Korban tsunami Pandeglang pada 2018 yang tinggal di hunian sementara (huntara) mengeluh diminta membayar Rp 700 ribu. Mereka menyebut uang Rp 700 ribu itu diminta untuk membayar tiap unit.
"Sama Pak A sama Pak T sama antek-anteknya di sini juga ada. Katanya satu unit harus dibayarkan senilai 700 ribu, mau tidak mau dalam satu Minggu harus lunas. Nyicil juga nggak apa-apa Rp 200 ribu, Rp 300 ribu," kata salah satu penghuni huntara, Sofi, di Teluk-Labuan Kamis, (9/6/2022).
"Boro-boro Rp 100 ribu, Rp 200 ribu, pencarian sehari aja nggak mampu buat makan. Buat listrik aja kadang ngutang," tambah Sofi.
SCROLL TO CONTINUE WITH CONTENT
Sofi mengatakan orang yang menagih uang itu merupakan oknum pegawai BPBD dan Pemadam Kebakaran Kabupaten Pandeglang. Menurutnya, oknum tersebut beralasan agar hunian tersebut menjadi hak milik pribadi.
"Ancaman mau digusur dilelangin katanya, digusur katanya," ucapnya.
Dia merasa curiga karena orang yang meminta uang itu tidak memiliki surat resmi dari pihak terkait. Menurutnya, ada beberapa orang penghuni yang sudah memberikan uangnya.

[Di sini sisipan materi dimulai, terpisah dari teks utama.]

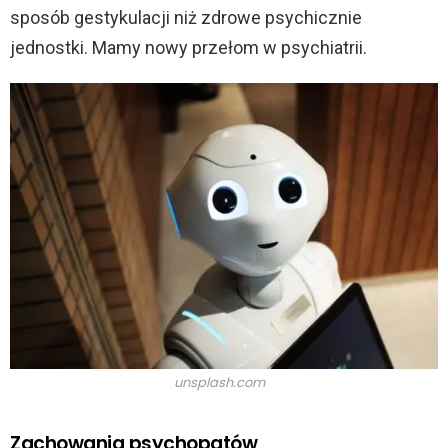
sposób gestykulacji niż zdrowe psychicznie
jednostki. Mamy nowy przełom w psychiatrii.
unsplash.com
Zachowania psychopatów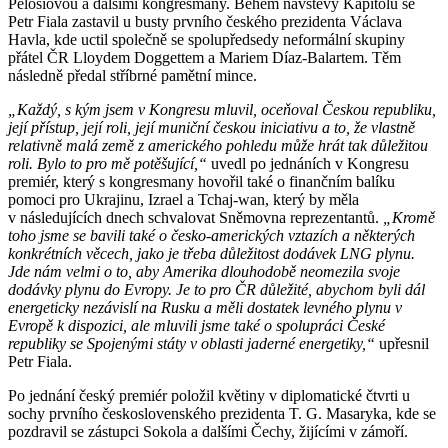
Pelosiovou a dalšími kongresmany. Během návštěvy Kapitolu se
Petr Fiala zastavil u busty prvního českého prezidenta Václava
Havla, kde uctil společně se spolupředsedy neformální skupiny
přátel ČR Lloydem Doggettem a Mariem Díaz-Balartem. Těm
následně předal stříbrné pamětní mince.
„Každý, s kým jsem v Kongresu mluvil, oceňoval Českou republiku,
její přístup, její roli, její muniční českou iniciativu a to, že vlastně
relativně malá země z amerického pohledu může hrát tak důležitou
roli. Bylo to pro mě potěšující,“
uvedl po jednáních v Kongresu
premiér, který s kongresmany hovořil také o finančním balíku
pomoci pro Ukrajinu, Izrael a Tchaj-wan, který by měla
v následujících dnech schvalovat Sněmovna reprezentantů.
„Kromě
toho jsme se bavili také o česko-amerických vztazích a některých
konkrétních věcech, jako je třeba důležitost dodávek LNG plynu.
Jde nám velmi o to, aby Amerika dlouhodobě neomezila svoje
dodávky plynu do Evropy. Je to pro ČR důležité, abychom byli dál
energeticky nezávislí na Rusku a měli dostatek levného plynu v
Evropě k dispozici, ale mluvili jsme také o spolupráci České
republiky se Spojenými státy v oblasti jaderné energetiky,“
upřesnil
Petr Fiala.
Po jednání český premiér položil květiny v diplomatické čtvrti u
sochy prvního československého prezidenta T. G. Masaryka, kde se
pozdravil se zástupci Sokola a dalšími Čechy, žijícími v zámoří.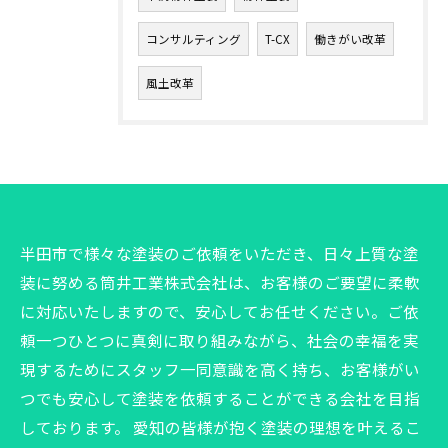
コンサルティング
T-CX
働きがい改革
風土改革
半田市で様々な塗装のご依頼をいただき、日々上質な塗
装に努める筒井工業株式会社は、お客様のご要望に柔軟
に対応いたしますので、安心してお任せください。ご依
頼一つひとつに真剣に取り組みながら、社会の幸福を実
現するためにスタッフ一同意識を高く持ち、お客様がい
つでも安心して塗装を依頼することができる会社を目指
しております。 愛知の皆様が抱く塗装の理想を叶えるこ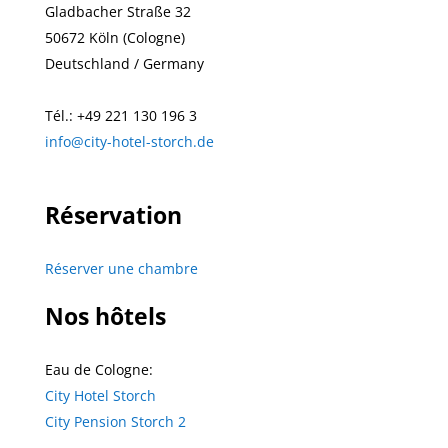
Gladbacher Straße 32
50672 Köln (Cologne)
Deutschland / Germany
Tél.: +49 221 130 196 3
info@city-hotel-storch.de
Réservation
Réserver une chambre
Nos hôtels
Eau de Cologne:
City Hotel Storch
City Pension Storch 2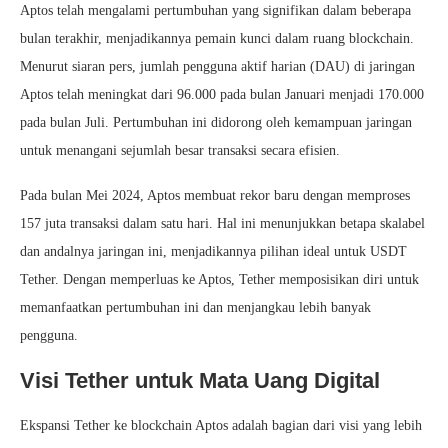
Aptos telah mengalami pertumbuhan yang signifikan dalam beberapa
bulan terakhir, menjadikannya pemain kunci dalam ruang blockchain.
Menurut siaran pers, jumlah pengguna aktif harian (DAU) di jaringan
Aptos telah meningkat dari 96.000 pada bulan Januari menjadi 170.000
pada bulan Juli. Pertumbuhan ini didorong oleh kemampuan jaringan
untuk menangani sejumlah besar transaksi secara efisien.
Pada bulan Mei 2024, Aptos membuat rekor baru dengan memproses
157 juta transaksi dalam satu hari. Hal ini menunjukkan betapa skalabel
dan andalnya jaringan ini, menjadikannya pilihan ideal untuk USDT
Tether. Dengan memperluas ke Aptos, Tether memposisikan diri untuk
memanfaatkan pertumbuhan ini dan menjangkau lebih banyak
pengguna.
Visi Tether untuk Mata Uang Digital
Ekspansi Tether ke blockchain Aptos adalah bagian dari visi yang lebih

"Tidak ada surat resmi, kami nggak yakin, kami juga tidak mampu. Tapi ada juga yang sebagian ngasih, empat orang," ujarnya.

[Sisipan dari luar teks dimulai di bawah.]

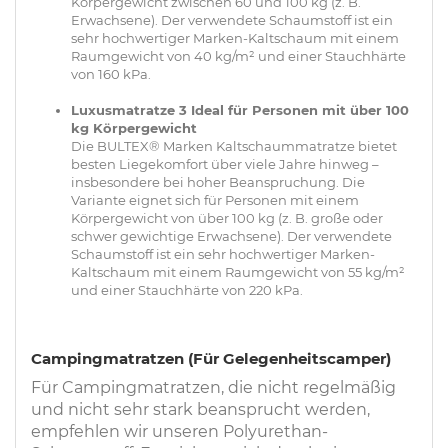
Körpergewicht zwischen 60 und 100 kg (z. B.
Erwachsene). Der verwendete Schaumstoff ist ein
sehr hochwertiger Marken-Kaltschaum mit einem
Raumgewicht von 40 kg/m² und einer Stauchhärte
von 160 kPa.
Luxusmatratze 3 Ideal für Personen mit über 100
kg Körpergewicht
Die BULTEX® Marken Kaltschaummatratze bietet
besten Liegekomfort über viele Jahre hinweg –
insbesondere bei hoher Beanspruchung. Die
Variante eignet sich für Personen mit einem
Körpergewicht von über 100 kg (z. B. große oder
schwer gewichtige Erwachsene). Der verwendete
Schaumstoff ist ein sehr hochwertiger Marken-
Kaltschaum mit einem Raumgewicht von 55 kg/m²
und einer Stauchhärte von 220 kPa.
Campingmatratzen (Für Gelegenheitscamper)
Für Campingmatratzen, die nicht regelmäßig
und nicht sehr stark beansprucht werden,
empfehlen wir unseren Polyurethan-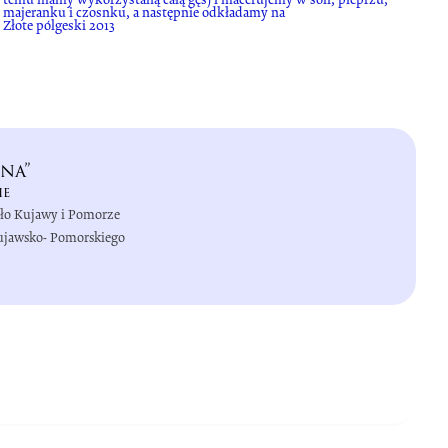
majeranku i czosnku, a następnie odkładamy na
Złote pólgeski 2013
na”
ie
iło Kujawy i Pomorze
Kujawsko- Pomorskiego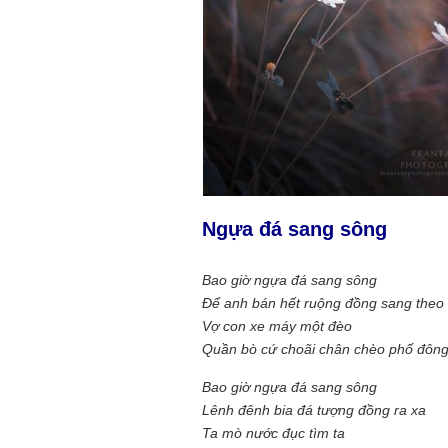
Ngựa đá sang sông
Bao giờ ngựa đá sang sông
Để anh bán hết ruộng đồng sang theo
Vợ con xe máy một đèo
Quần bò cứ choãi chân chèo phố đôn
Bao giờ ngựa đá sang sông
Lênh đênh bia đá tượng đồng ra xa
Ta mò nước đục tìm ta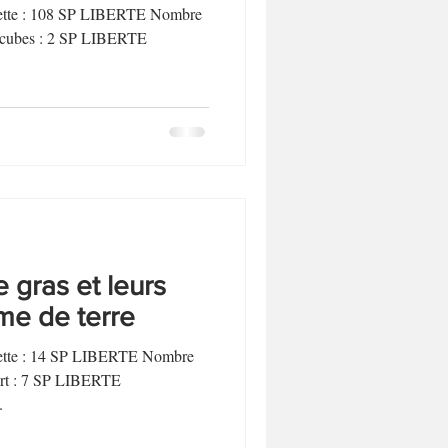
Biscuits et sablés
ecette : 108 SP LIBERTE Nombre
s/cubes : 2 SP LIBERTE
Desserts sans lactose
e gras et leurs
e de terre
ecette : 14 SP LIBERTE Nombre
part : 7 SP LIBERTE
.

Camat Labuan, Ace Jarnuji, mengaku akan mengusut kasus ini. Dia berjanji meminta pihak yang meminta uang mengembalikannya ke warga.
"Nanti saya tanya kepada yang bersangkutan. Kalau benar terbukti untuk mengembalikan," katanya.
Sekretaris BPBD Pandeglang, Rahmat Zultika, juga meminta warga yang merasa dirugikan untuk melaporkan oknum tersebut.
"Nggak tahu itu kalau kita. Kalau orang Damkar begitu, nggak benar itu, laporin aja," ujarnya.